Bonjour a tous, on est mercredi 10 septembre, actuellement mon portable m'affiche 1h29, probablement que la plupart d'entre vous s'en fiche royalement d'ailleur je sait meme pas pourquoi je fait cet article...juste une envie de parler, de me confier, de dire a quel point la vie n'est pas digne d'etre vecu...vous penserez surement que je suis une personne ordinaire, sur ce point la je vous contredirais pas...mais toute personne reste neanmoins differentes, une personnalité, un trait de caractere..etc...cependant certaines personne restent jalouses d'autre personne mais moi je dis a quoi bon???c'est vrai franchement, j'ai rien a envier aux autres, j'assume completement ce que je suis devenu au cour du temps...alors vous qui liserez ceci, dites vous bien que je vous emmerde..et ouai je suis un metalleux, et ouai j'ai les cheveux long, et ouai je suis fan de Marilyn Manson, et alors ce n'est pas une raison pour faire des prejuges...certes je suis surement different de vous par mon apparence, mais il faut pas oublier que nos vie ont la meme fin, la mort...
La peur de mourir est un sentiment typiquement humain. La vie s'organise autour de cet axe : la fin. On sait que toute chose prendra un jour fin sous la forme actuelle qu'on connait. Cette peur peut devenir angoisse démesurée, nous y reviendrons plus loin.

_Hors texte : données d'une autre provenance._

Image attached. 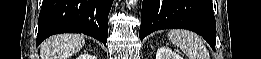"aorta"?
<instances>
[{"label":"aorta","mask_w":261,"mask_h":59,"mask_svg":"<svg viewBox=\"0 0 261 59\" xmlns=\"http://www.w3.org/2000/svg\"><path fill=\"white\" fill-rule=\"evenodd\" d=\"M129 2V5L130 6H133V5H136V3L138 2V0H128Z\"/></svg>","instance_id":"762f6f07"}]
</instances>
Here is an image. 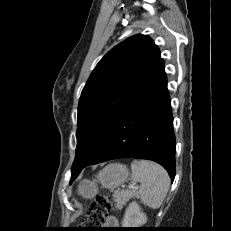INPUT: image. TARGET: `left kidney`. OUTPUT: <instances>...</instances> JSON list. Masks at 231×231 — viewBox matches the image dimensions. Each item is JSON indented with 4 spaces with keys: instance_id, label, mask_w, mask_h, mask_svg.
Wrapping results in <instances>:
<instances>
[{
    "instance_id": "1",
    "label": "left kidney",
    "mask_w": 231,
    "mask_h": 231,
    "mask_svg": "<svg viewBox=\"0 0 231 231\" xmlns=\"http://www.w3.org/2000/svg\"><path fill=\"white\" fill-rule=\"evenodd\" d=\"M147 222L146 215L136 202H132L126 209L122 226L124 228H138Z\"/></svg>"
}]
</instances>
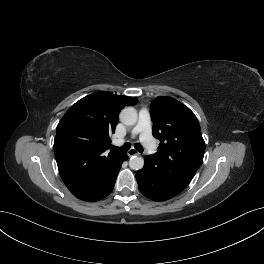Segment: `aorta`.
Instances as JSON below:
<instances>
[{
	"mask_svg": "<svg viewBox=\"0 0 264 264\" xmlns=\"http://www.w3.org/2000/svg\"><path fill=\"white\" fill-rule=\"evenodd\" d=\"M120 121L125 125H134L137 122L138 114L133 107L124 108L120 115ZM144 166V159L139 156H132L129 160V167L133 170H140Z\"/></svg>",
	"mask_w": 264,
	"mask_h": 264,
	"instance_id": "1",
	"label": "aorta"
}]
</instances>
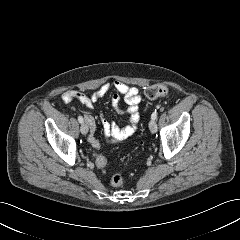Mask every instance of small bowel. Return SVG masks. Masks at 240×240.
<instances>
[{
	"instance_id": "1",
	"label": "small bowel",
	"mask_w": 240,
	"mask_h": 240,
	"mask_svg": "<svg viewBox=\"0 0 240 240\" xmlns=\"http://www.w3.org/2000/svg\"><path fill=\"white\" fill-rule=\"evenodd\" d=\"M112 90H114V93L111 95L113 108L117 113L127 115L129 121L126 125L119 126L114 122L108 121L101 115V124L106 141L108 143H118L132 136L137 129L140 120L139 105L142 100L137 87L115 80L112 83L103 84L91 95H86L77 90L67 91L63 94L62 101L69 103L76 100L92 109L98 100L111 93ZM121 96L127 105L126 109H122L120 106ZM84 118L89 130V143L95 148H101L102 143L94 135L96 130L95 119L90 114H85Z\"/></svg>"
}]
</instances>
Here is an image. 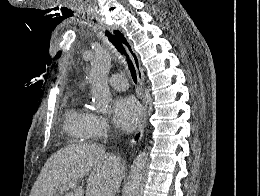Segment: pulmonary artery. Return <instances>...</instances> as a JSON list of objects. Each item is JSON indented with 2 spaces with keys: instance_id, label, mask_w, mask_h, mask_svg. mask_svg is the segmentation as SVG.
Here are the masks:
<instances>
[{
  "instance_id": "obj_1",
  "label": "pulmonary artery",
  "mask_w": 260,
  "mask_h": 196,
  "mask_svg": "<svg viewBox=\"0 0 260 196\" xmlns=\"http://www.w3.org/2000/svg\"><path fill=\"white\" fill-rule=\"evenodd\" d=\"M104 84H125L126 76L123 72H114L113 79H104ZM107 90H128V85H107Z\"/></svg>"
}]
</instances>
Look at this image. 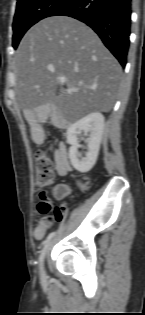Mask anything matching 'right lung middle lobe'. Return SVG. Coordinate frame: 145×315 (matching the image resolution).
Returning <instances> with one entry per match:
<instances>
[{
    "instance_id": "obj_1",
    "label": "right lung middle lobe",
    "mask_w": 145,
    "mask_h": 315,
    "mask_svg": "<svg viewBox=\"0 0 145 315\" xmlns=\"http://www.w3.org/2000/svg\"><path fill=\"white\" fill-rule=\"evenodd\" d=\"M69 0H18L13 21V47L17 48L25 32L38 21L51 16Z\"/></svg>"
}]
</instances>
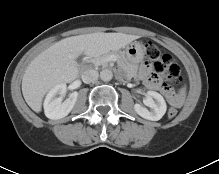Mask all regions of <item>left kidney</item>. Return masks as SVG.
Listing matches in <instances>:
<instances>
[{"label": "left kidney", "mask_w": 219, "mask_h": 174, "mask_svg": "<svg viewBox=\"0 0 219 174\" xmlns=\"http://www.w3.org/2000/svg\"><path fill=\"white\" fill-rule=\"evenodd\" d=\"M143 103L147 107H149L150 110H148L146 107L141 106L140 104H135L134 109L136 113L144 119L158 121L166 113V102L163 96L158 92L147 91L146 98L143 100Z\"/></svg>", "instance_id": "obj_1"}]
</instances>
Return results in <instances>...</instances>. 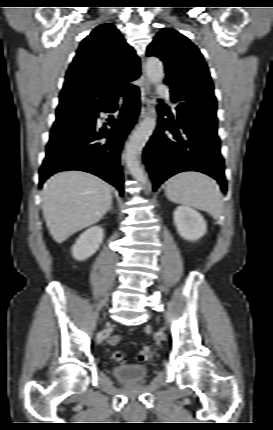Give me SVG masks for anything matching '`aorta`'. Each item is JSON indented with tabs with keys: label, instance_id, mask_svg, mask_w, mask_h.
<instances>
[{
	"label": "aorta",
	"instance_id": "762f6f07",
	"mask_svg": "<svg viewBox=\"0 0 273 430\" xmlns=\"http://www.w3.org/2000/svg\"><path fill=\"white\" fill-rule=\"evenodd\" d=\"M146 71L150 82L153 84L161 82L164 78L163 63L158 58L151 57L147 60ZM151 113L155 115V108H152ZM155 123L156 120L154 117H146L130 136L125 146L124 159L126 167L135 180L144 185L148 183V179L144 169L140 165L139 156L149 137L152 135ZM146 191H148V188H146Z\"/></svg>",
	"mask_w": 273,
	"mask_h": 430
}]
</instances>
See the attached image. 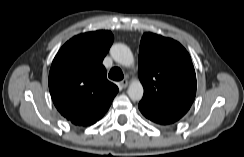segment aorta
<instances>
[{"instance_id":"aorta-1","label":"aorta","mask_w":244,"mask_h":157,"mask_svg":"<svg viewBox=\"0 0 244 157\" xmlns=\"http://www.w3.org/2000/svg\"><path fill=\"white\" fill-rule=\"evenodd\" d=\"M110 54L115 62L123 65L130 66L134 62L133 54L129 47L124 44H114L110 49ZM128 96L133 101L141 100L144 90L141 82L139 80H134L130 83L127 90Z\"/></svg>"}]
</instances>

Mais si l'on y regarde de plus près, l'angoisse de la mort est un déplacement. Ce n'est pas la peur de ne plus être mais la peur d'être. Nous avons accès au commencement, il est “datable”, la vie poursuit son cours, nous en prenons plus ou moins conscience, en revanche ce que nous ne savons pas, c'est l'issu, le terme. Qui peut dire quand et comment il “mourra” ? Il existe un champ sémantique et métaphorique assez grand autour de l'idée de mort. La première fonction est de se rassurer sur la mort : quitter ce monde (sous entendu partir vers un autre). Est-il acceptable de penser qu'il n'y a rien avant et rien après. Est-il concevable de se dire : après la mort il n'y a plus rien, il ne reste rien de soi ? Visiblement cette idée peut paraître lourde de conséquences, cela reviendrait à dire que quoiqu'on fasse, cela ne sert à rien donc on prive de sens ce qu'il y a avant la mort c'est à dire le plus important au quotidien : la vie, sa vie. Par nature, l'Homme n'a qu'un objectif de vie, il est pour se reproduire, mais réduire le sens de la vie à la simple fonction de reproduction le ramène au staut d'animal. Or “doué” d'intelligence, il ne peut se résoudre à accepter cette simple “vocation”. Il se créé, plus ou moins justement, d'autres sens. Inconsciemment chacun sait qu'il n'est qu'infime élément dans un tout qu'il appelera en fait un “rien” à l'échelle humaine. Cette idée est forcément angoissante : “je suis, mais je ne suis rien”. Il n'aura donc de cesse de “construire”, “bâtir”, pour laisser traces de lui. Et c'est là qu'intervient la notion de temps. La vie est une durée non maîtrisable. On peut calculer une durée de vie moyenne, mais ce ne sont que des statistiques, une moyenne de tous, or ce qu'il y a de pire c'est d'être assimilé au reste, aux autres. Pris individuellement personne ne peut donc connaître le moment de sa fin. L'Homme peut-il être sûr qu'au dernier moment, “il aura servi” à quelque chose ?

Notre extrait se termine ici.